TENTATIVO DEGLI ATENIESI DI IMPORRE UN REGIME DEMOCRATICO A SAMO
VERSIONE DI GRECO di Tucidide
TRADUZIONE dal libro Ellenion
Ἕκτωι δὲ ἔτει Σαμίοις καὶ Μιλησίοις πόλεμος ἐγένετο περὶ Πριήνης, καὶ οἱ Μιλήσιοι ἐλασσούμενοι τῶι πολέμωι παρ' Ἀθηναίους ἐλθόντες κατεβόων τῶν Σαμίων. ξυνεπελάβοντο δὲ καὶ ἐξ αὐτῆς τῆς Σάμου ἄνδρες ἰδιῶται νεωτερίσαι βουλόμενοι τὴν πολιτείαν. [ πλεύσαντες οὖν Ἀθηναῖοι ἐς Σάμον ναυσὶ τεσσαράκοντα δημοκρατίαν κατέστησαν, καὶ ὁμήρους ἔλαβον τῶν Σαμίων πεντήκοντα μὲν παῖδας, ἴσους δὲ ἄνδρας, καὶ κατέθεντο ἐς Λῆμνον, καὶ φρουρὰν ἐγκαταλιπόντες ἀνεχώρησαν. τῶν δὲ Σαμίων ἦσαν γάρ τινες οἳ οὐχ ὑπέμειναν, ἀλλ' ἔφυγον ἐς τὴν ἤπειρον, ξυνθέμενοι τῶν ἐν τῆι πόλει τοῖς δυνατωτάτοις καὶ Πισσούθνηι τῶι Ὑστάσπου ξυμμαχίαν, ὃς εἶχε Σάρδεις τότε, ἐπικούρους τε ξυλλέξαντες ἐς ἑπτακοσίους διέβησαν ὑπὸ νύκτα ἐς τὴν Σάμον, καὶ πρῶτον μὲν τῶι δήμωι ἐπανέστησαν καὶ ἐκράτησαν τῶν πλείστων, ἔπειτα τοὺς ὁμήρους ἐκκλέψαντες ἐκ Λήμνου τοὺς αὑτῶν ἀπέστησαν, καὶ τοὺς φρουροὺς τοὺς Ἀθηναίων καὶ τοὺς ἄρχοντας οἳ ἦσαν παρὰ σφίσιν ἐξέδοσαν Πισσούθνηι, ἐπί τε Μίλητον εὐθὺς παρεσκευάζοντο στρατεύειν
TRADUZIONE
Trascorsi cinque anni, scoppiò tra quelli di Samo e i Milesi una guerra per Priene: la sconfitta patita in campo militare dai Milesi li indusse a spedire una missione ad Atene, che esprimesse con forza le loro rimostranze contro i Sami.

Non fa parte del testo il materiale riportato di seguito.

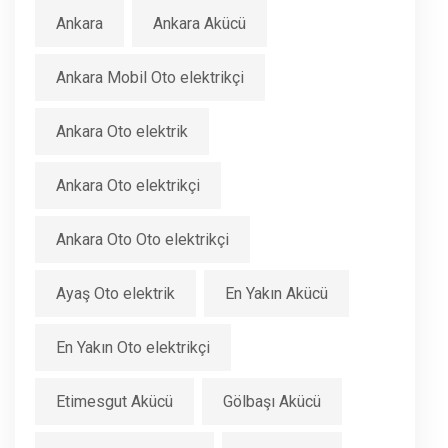
Ankara
Ankara Akücü
Ankara Mobil Oto elektrikçi
Ankara Oto elektrik
Ankara Oto elektrikçi
Ankara Oto Oto elektrikçi
Ayaş Oto elektrik
En Yakın Akücü
En Yakın Oto elektrikçi
Etimesgut Akücü
Gölbaşı Akücü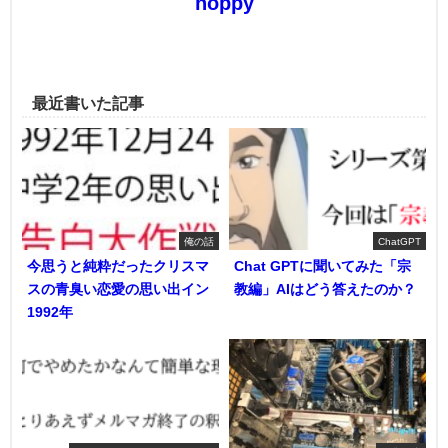
noppy
最近書いた記事
俺の話
ChatGPT
今思うと純粋だったクリスマ
Chat GPTに聞いてみた「宗
スの青臭い恋愛の思い出イン
教編」AIはどう答えたのか？
1992年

Vi si aggregavano anche cittadini di Samo stessa, desiderosi di rivolgimenti politici in patria. Gli Ateniesi, convinti, comparvero a Samo con quaranta navi, vi istituirono una costituzione democratica, garantendosi con cinquanta giovani presi in ostaggio e altrettanti uomini, trasportati al sicuro nell'isola di Lemno. Stabilitavi una guarnigione, gli altri rientrarono. Alcuni di Samo però, incapaci di tollerare oltre quel clima politico, esularono nel continente. Ottenuto il sostegno dei personaggi in quel momento al vertice della vita politica cittadina e l'alleanza militare di Pissutne, figlio di Istaspe, signore in quell'epoca di Sardi, raccolto un corpo di circa settecento ausiliari, una notte passarono a Samo. L'attacco al partito democratico fu la loro prima azione, con l'immediato arresto dei personaggi più considerevoli: procedettero subito dopo alla liberazione dei loro ostaggi, rinchiusi in Lemno, e alla ribellione aperta contro Atene, consegnando a Pissutne i componenti le guarnigioni e le autorità ateniesi che soggiornavano a Samo. Infine, si accingevano a una rapida preparazione della campagna contro Mileto.